The same can be said about the network of EV charging infrastructure, says A/Prof. MacGill.
“Why should Australia invest in more charging stations if there are little EV sales? At the same time, why would drivers buy an EV if they’re concerned about the lack of charging stations?” he says.
“Australia’s an interesting mix in that we’re highly urbanised – so we take the view that our car should get us around town for 51 weeks of the year. But for the other week, we might want to drive all the way to another state.
“In most cases, nearly all the charging happens at home anyway but it’s for those special occasions where we need to drive long distances.
“The charging network can satisfy the number of current EVs but if that number were to double overnight, there will be challenges and we’ll need to rollout more infrastructure to support demand.”
UNSW PhD candidate Katelyn Purnell, whose research thesis explores electric vehicles and electricity grid modelling and planning, says we need to think bigger if Australia wants to meet its Paris Agreement commitments.

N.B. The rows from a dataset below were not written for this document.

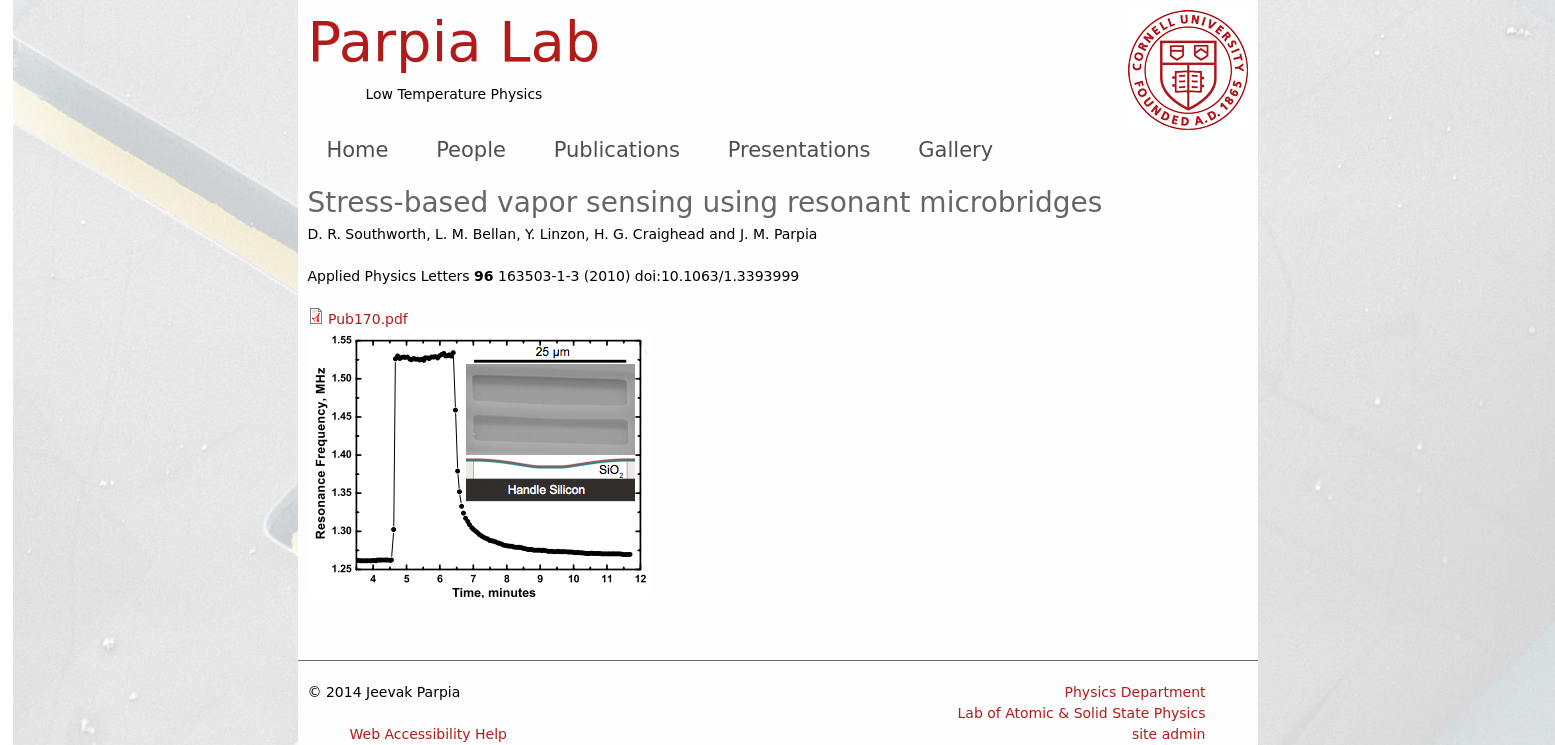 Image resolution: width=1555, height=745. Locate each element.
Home (357, 150)
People (471, 150)
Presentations (799, 150)
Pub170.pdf (368, 319)
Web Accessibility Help (429, 734)
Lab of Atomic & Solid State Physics (1082, 713)
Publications (617, 150)
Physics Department (1135, 692)
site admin (1169, 734)
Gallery (955, 150) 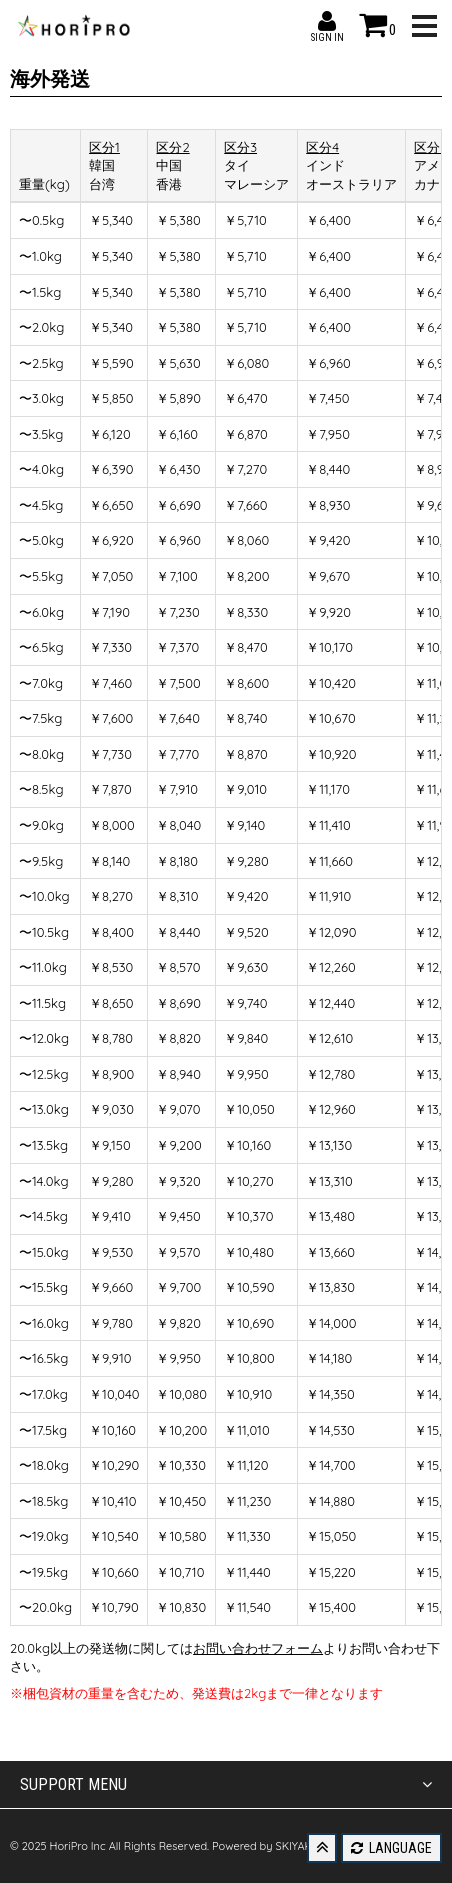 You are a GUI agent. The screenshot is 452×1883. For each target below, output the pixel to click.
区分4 (322, 147)
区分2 (172, 147)
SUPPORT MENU (226, 1785)
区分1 (104, 147)
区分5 (430, 147)
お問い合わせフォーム (258, 1648)
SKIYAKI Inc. (304, 1846)
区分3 (240, 147)
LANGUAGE (391, 1848)
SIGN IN (327, 21) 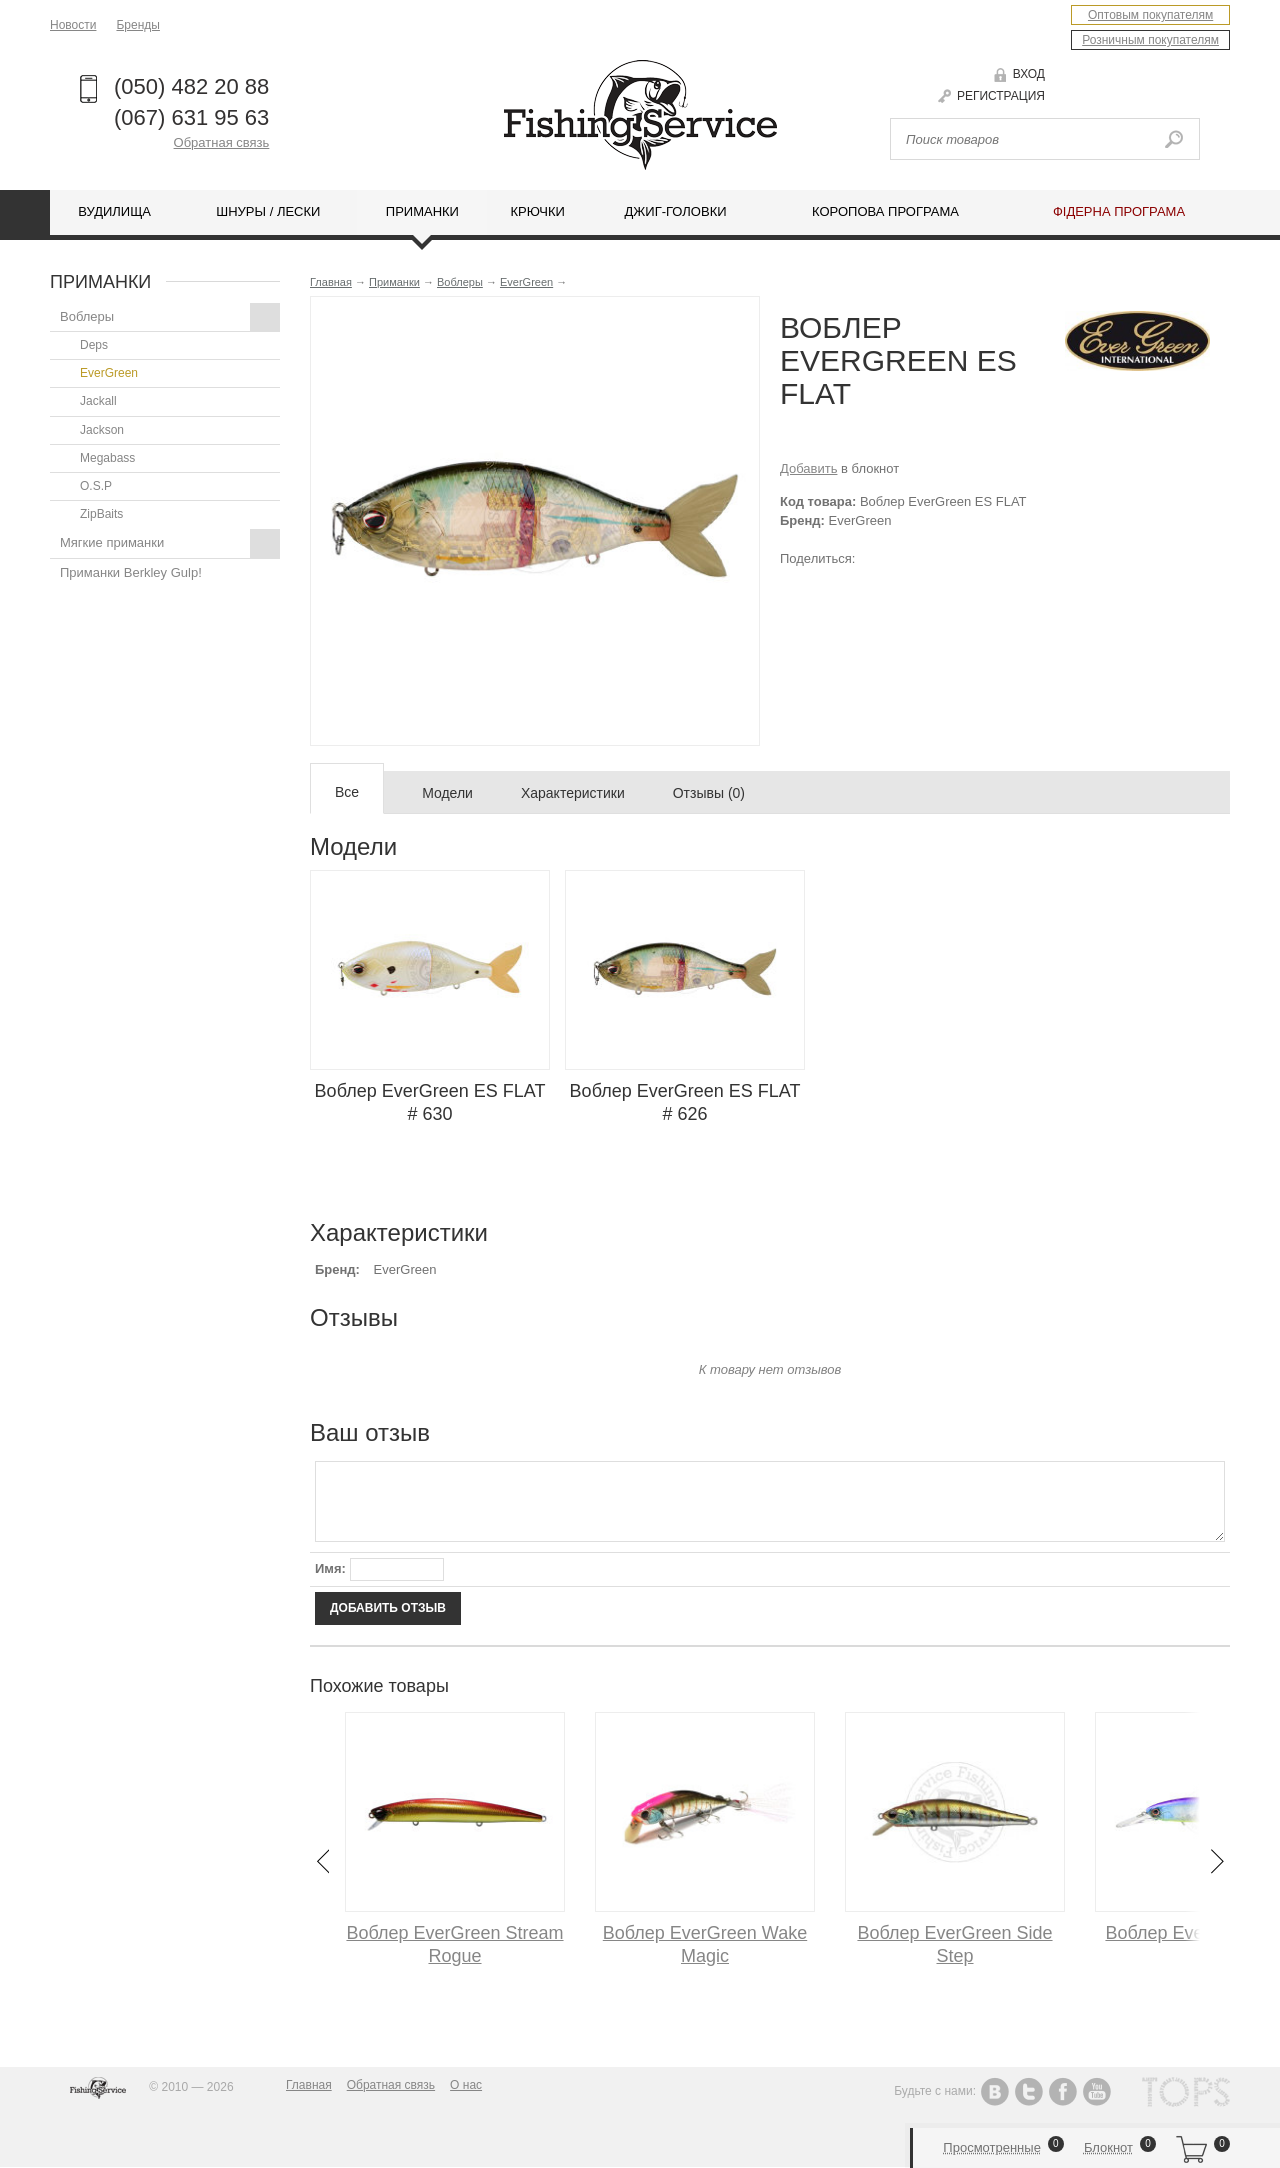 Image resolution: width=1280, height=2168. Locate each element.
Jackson (102, 430)
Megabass (107, 458)
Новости (73, 25)
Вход (1029, 74)
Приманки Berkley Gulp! (131, 572)
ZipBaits (101, 514)
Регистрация (1001, 96)
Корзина (1191, 2148)
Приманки (394, 282)
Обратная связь (222, 142)
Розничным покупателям (1150, 40)
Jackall (98, 401)
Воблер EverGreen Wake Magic (705, 1944)
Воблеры (170, 317)
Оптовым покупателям (1150, 15)
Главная (331, 282)
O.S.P (96, 486)
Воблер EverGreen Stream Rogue (454, 1944)
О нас (466, 2085)
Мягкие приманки (170, 543)
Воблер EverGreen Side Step (954, 1944)
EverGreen (109, 373)
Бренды (137, 25)
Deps (94, 345) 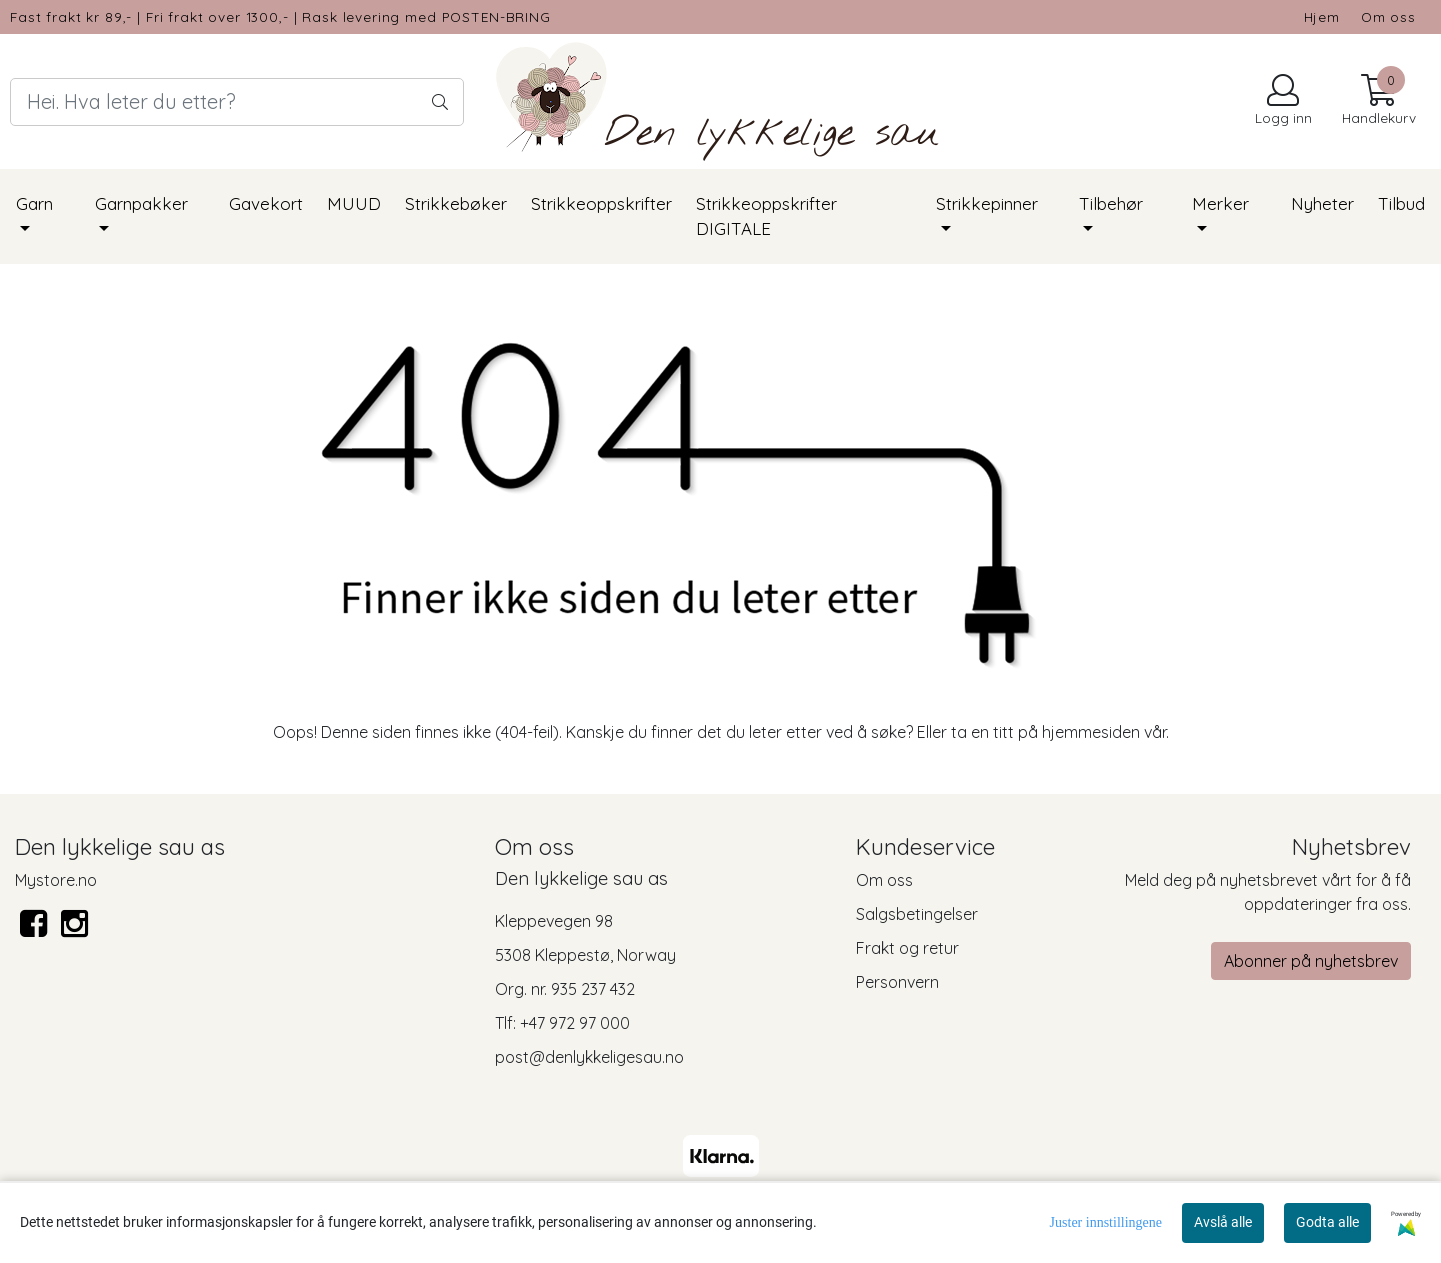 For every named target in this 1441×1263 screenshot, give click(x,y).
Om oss (1388, 16)
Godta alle (1327, 1222)
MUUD (354, 203)
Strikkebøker (456, 203)
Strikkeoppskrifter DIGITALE (766, 216)
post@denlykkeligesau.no (589, 1057)
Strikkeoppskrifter (601, 203)
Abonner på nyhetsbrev (1311, 961)
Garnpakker (141, 203)
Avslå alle (1223, 1222)
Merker (1220, 203)
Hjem (1322, 16)
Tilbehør (1111, 203)
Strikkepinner (987, 203)
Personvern (897, 982)
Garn (34, 203)
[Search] (237, 102)
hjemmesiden (1091, 732)
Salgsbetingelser (917, 914)
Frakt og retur (907, 948)
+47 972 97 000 (575, 1023)
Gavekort (266, 203) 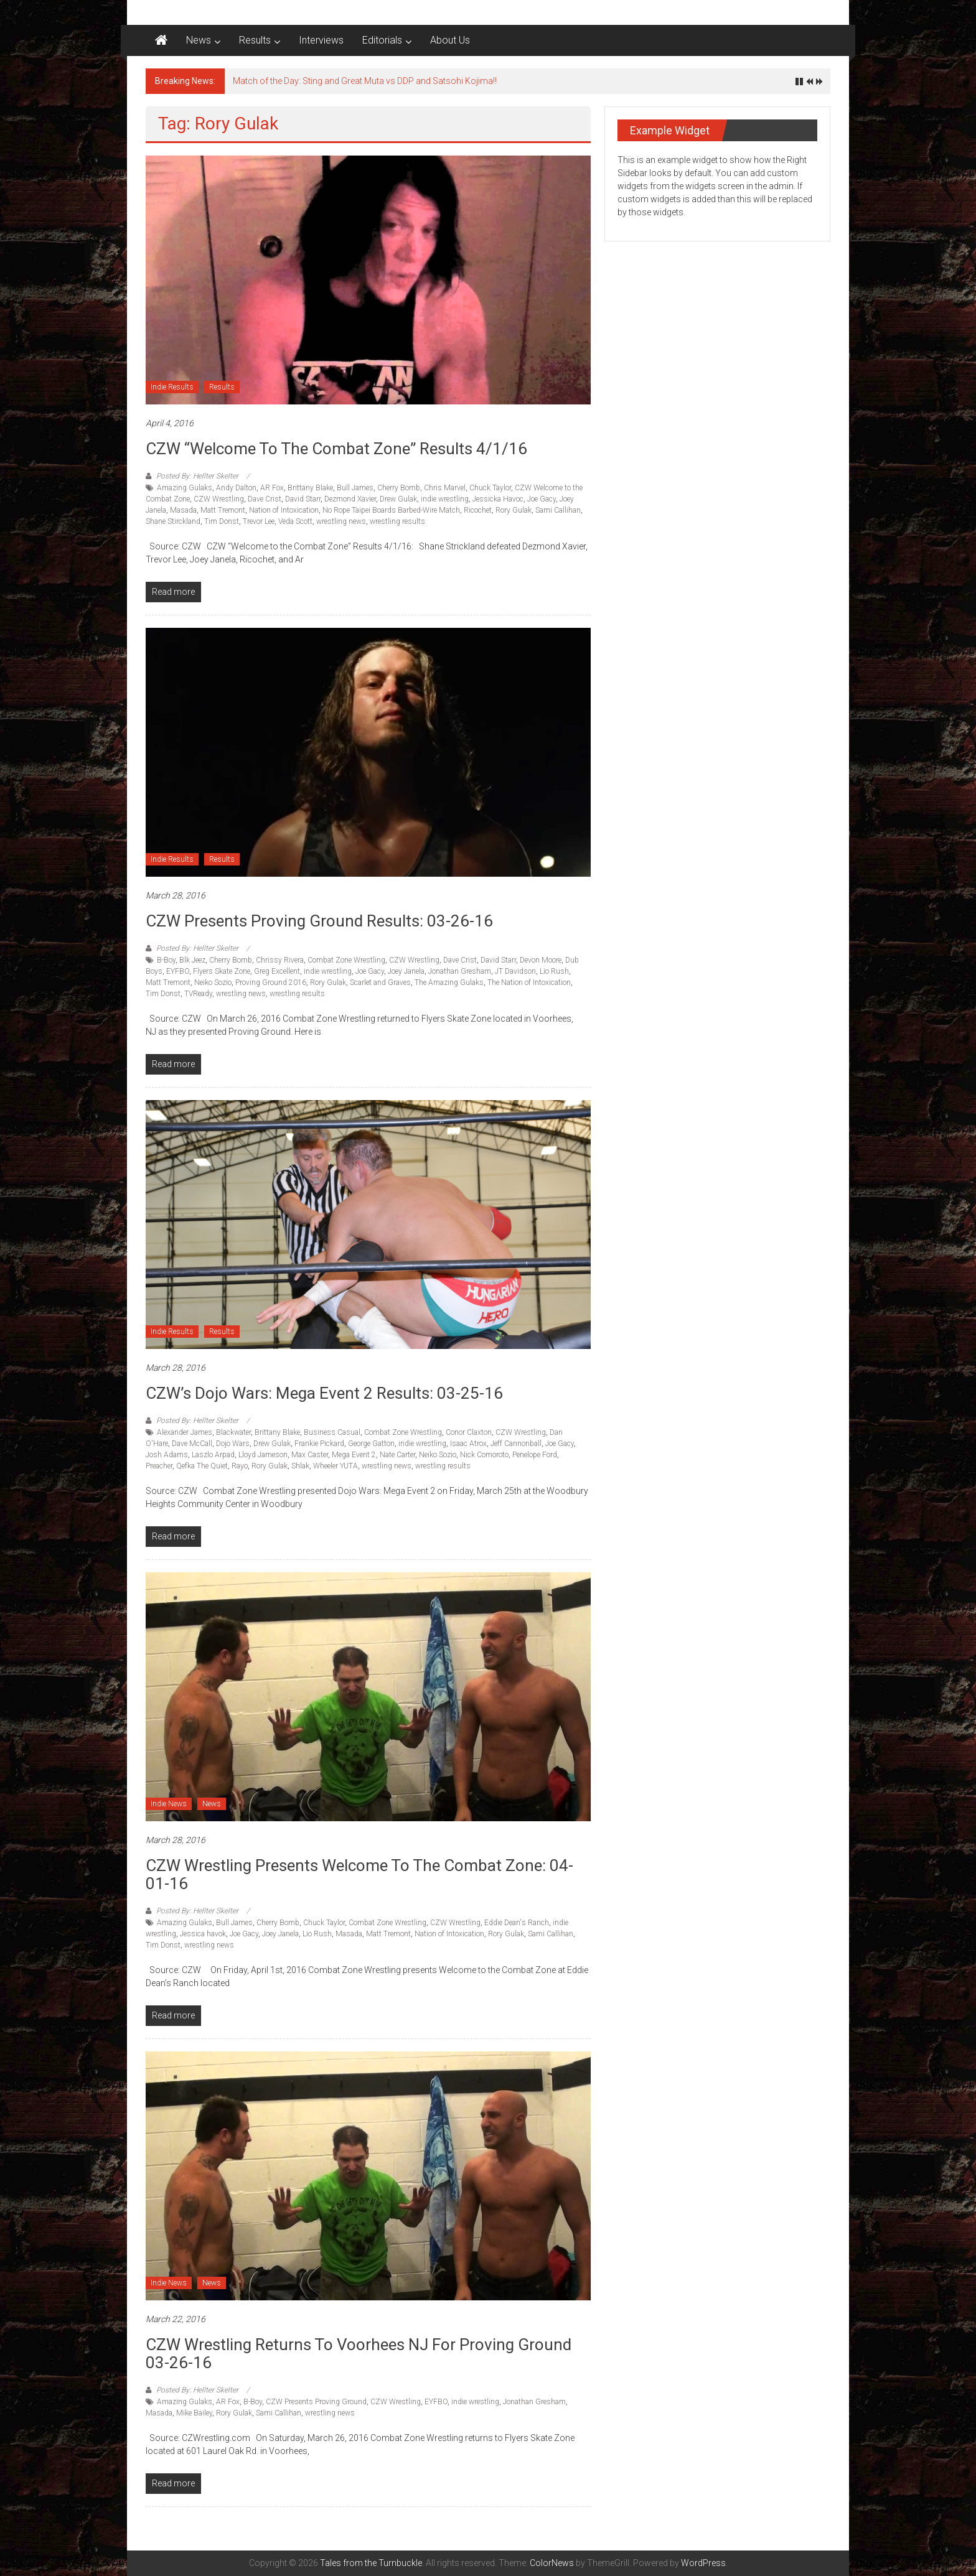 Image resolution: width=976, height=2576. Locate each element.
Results (255, 40)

“While private vehicles make up a majority of transport use, there is a huge opportunity to electrify the entire transport network including bicycles, buses, taxis and rideshare and even ferries,” she says.
“Cross modality transport is an important factor in reducing emissions because people are moving around differently – so policy discussions shouldn’t be limited to just motor vehicles.”
The road ahead
There’s a lot to learn from how other countries have successfully adopted EVs.
If Australia wants to get serious about reducing emissions from transport, then it needs to start with a cohesive and holistic approach from both the State and Federal Government, says Purnell.
“If we look at Norway, they went with a portfolio method when introducing policy. Beyond initiatives such as reducing upfront capital costs, subsidies, or access to special lanes, they signalled to the market that they were serious about this and there was no going back.”